Experts have already predicted Boeing will delivery its final 747 three years from now. But a new report out Thursday reveals that the company could stop taking orders for the plane sooner than that.
Boeing reduced the rate of production for its iconic 747 jumbo jets from 1.5 per month to 1.3 monthly last fall. At that rate, the company would finish up all the planes currently on order in 2 1/2 years, according to a Reuters report. It takes more than two years from the time Boeing orders the parts it needs for the aircraft to the final product, which means that the company could stop taking orders for the 747s sooner rather than later.
“I can see demand for the 747-8 in small numbers, but you have got to ask if they can keep the production line open if they don’t get some new orders,” said Tony Whitty, chief executive of UK-based aircraft re-marketing firm Cabot Aviation, told Reuters.
Boeing did not receive any orders for the 747 last year at all, and has only a few orders for the planes so far this year. That’s only a few months worth of work for the Everett assembly line.
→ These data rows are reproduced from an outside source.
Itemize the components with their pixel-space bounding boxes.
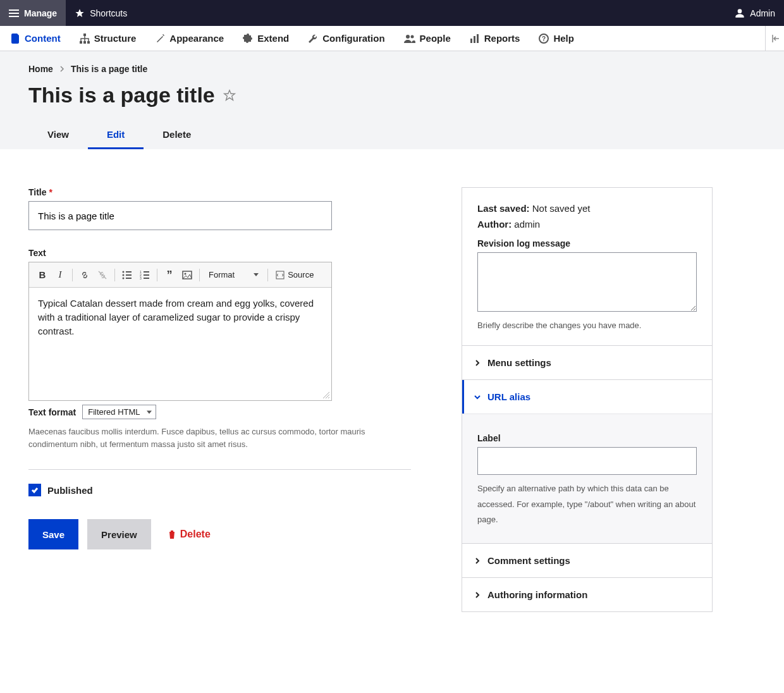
nav-people[interactable]: People (404, 33, 451, 44)
image-button[interactable] (179, 267, 195, 283)
shortcuts-link[interactable]: Shortcuts (66, 0, 136, 26)
favorite-toggle[interactable] (223, 89, 236, 102)
manage-toggle[interactable]: Manage (0, 0, 66, 26)
tab-edit[interactable]: Edit (88, 121, 144, 149)
svg-rect-10 (474, 36, 475, 43)
accordion-header-menu-settings[interactable]: Menu settings (462, 346, 712, 379)
author-label: Author: (477, 219, 511, 230)
nav-help[interactable]: ? Help (539, 33, 574, 44)
text-label: Text (28, 248, 46, 258)
accordion-header-authoring-info[interactable]: Authoring information (462, 578, 712, 611)
unlink-button[interactable] (94, 267, 111, 283)
nav-configuration[interactable]: Configuration (308, 33, 384, 44)
actions: Save Preview Delete (28, 519, 411, 549)
wrench-icon (308, 34, 318, 44)
header-region: Home This is a page title This is a page… (0, 51, 784, 149)
url-alias-input[interactable] (477, 447, 697, 475)
hierarchy-icon (80, 34, 90, 44)
url-alias-help: Specify an alternative path by which thi… (477, 481, 697, 528)
text-format-help: Maecenas faucibus mollis interdum. Fusce… (28, 426, 411, 450)
nav-structure[interactable]: Structure (80, 33, 137, 44)
italic-button[interactable]: I (52, 267, 68, 283)
breadcrumb-home[interactable]: Home (28, 64, 53, 74)
revision-log-textarea[interactable] (477, 252, 697, 312)
published-checkbox[interactable] (28, 484, 41, 496)
toolbar: Manage Shortcuts Admin (0, 0, 784, 26)
collapse-icon (770, 34, 780, 44)
sidebar-meta-section: Last saved: Not saved yet Author: admin … (462, 188, 712, 345)
svg-rect-24 (144, 274, 149, 276)
star-icon (75, 8, 85, 18)
svg-point-14 (123, 271, 125, 273)
nav-extend[interactable]: Extend (243, 33, 289, 44)
revision-log-help: Briefly describe the changes you have ma… (477, 321, 697, 330)
divider (28, 469, 411, 470)
accordion-authoring-info: Authoring information (462, 577, 712, 611)
save-button[interactable]: Save (28, 519, 78, 549)
nav-appearance[interactable]: Appearance (155, 33, 224, 44)
svg-rect-5 (83, 41, 86, 44)
nav-reports[interactable]: Reports (470, 33, 520, 44)
numbered-list-button[interactable]: 123 (137, 267, 153, 283)
unlink-icon (97, 270, 107, 280)
chevron-right-icon (474, 359, 481, 367)
file-icon (11, 34, 20, 44)
blockquote-button[interactable]: ” (161, 267, 178, 283)
svg-point-16 (123, 277, 125, 279)
chevron-right-icon (59, 66, 64, 72)
nav-content[interactable]: Content (11, 33, 61, 44)
svg-rect-0 (9, 9, 19, 11)
tab-delete[interactable]: Delete (144, 121, 210, 149)
format-dropdown[interactable]: Format (204, 270, 264, 279)
title-input[interactable] (28, 201, 332, 230)
link-icon (80, 270, 90, 280)
title-label: Title (28, 187, 47, 197)
preview-button[interactable]: Preview (87, 519, 151, 549)
chevron-right-icon (474, 557, 481, 565)
title-field-wrapper: Title * (28, 187, 411, 230)
svg-rect-19 (126, 278, 132, 279)
primary-tabs: View Edit Delete (28, 121, 756, 149)
published-label: Published (47, 485, 93, 496)
accordion-header-url-alias[interactable]: URL alias (462, 380, 712, 414)
user-menu[interactable]: Admin (726, 0, 784, 26)
last-saved-value: Not saved yet (532, 203, 591, 214)
published-checkbox-row[interactable]: Published (28, 484, 411, 496)
svg-text:3: 3 (140, 276, 142, 280)
svg-text:?: ? (542, 35, 546, 42)
svg-rect-9 (470, 39, 472, 43)
accordion-url-alias: URL alias Label Specify an alternative p… (462, 379, 712, 543)
link-button[interactable] (77, 267, 93, 283)
manage-label: Manage (24, 8, 57, 18)
svg-point-27 (185, 273, 187, 274)
delete-link[interactable]: Delete (168, 529, 211, 540)
caret-down-icon (254, 273, 259, 277)
page-title: This is a page title (28, 83, 215, 107)
revision-log-label: Revision log message (477, 238, 697, 248)
chevron-down-icon (474, 393, 481, 401)
collapse-toolbar-button[interactable] (765, 26, 784, 51)
source-button[interactable]: Source (272, 270, 317, 279)
svg-rect-4 (80, 41, 82, 44)
trash-icon (168, 529, 176, 539)
resize-handle-icon[interactable] (322, 391, 330, 399)
text-format-label: Text format (28, 407, 76, 417)
svg-rect-17 (126, 271, 132, 273)
breadcrumb-current: This is a page title (71, 64, 147, 74)
accordion-header-comment-settings[interactable]: Comment settings (462, 544, 712, 577)
bars-icon (470, 34, 480, 44)
tab-view[interactable]: View (28, 121, 88, 149)
editor-body[interactable]: Typical Catalan dessert made from cream … (29, 288, 331, 400)
hamburger-icon (9, 8, 19, 18)
text-format-select[interactable]: Filtered HTML (82, 405, 156, 419)
accordion-body-url-alias: Label Specify an alternative path by whi… (462, 414, 712, 543)
svg-point-7 (406, 35, 410, 39)
svg-rect-23 (144, 271, 149, 273)
bulleted-list-button[interactable] (119, 267, 135, 283)
bold-button[interactable]: B (34, 267, 51, 283)
rich-text-editor: B I 123 ” Format (28, 262, 332, 401)
svg-rect-11 (477, 34, 479, 43)
last-saved-label: Last saved: (477, 203, 530, 214)
source-icon (276, 271, 285, 279)
help-icon: ? (539, 34, 549, 44)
The 747s are likely selling for significantly reduced rates as the company tries to hold out the production line as long as possible. Reuters cites sources saying the jets are selling for about 50 percent less than list price, or about $400 million each.
The company has an incentive to keep the 747 going as long as possible, though. If Boeing kills the 747 line, the company’s investors will have to take a $1 billion accounting charge.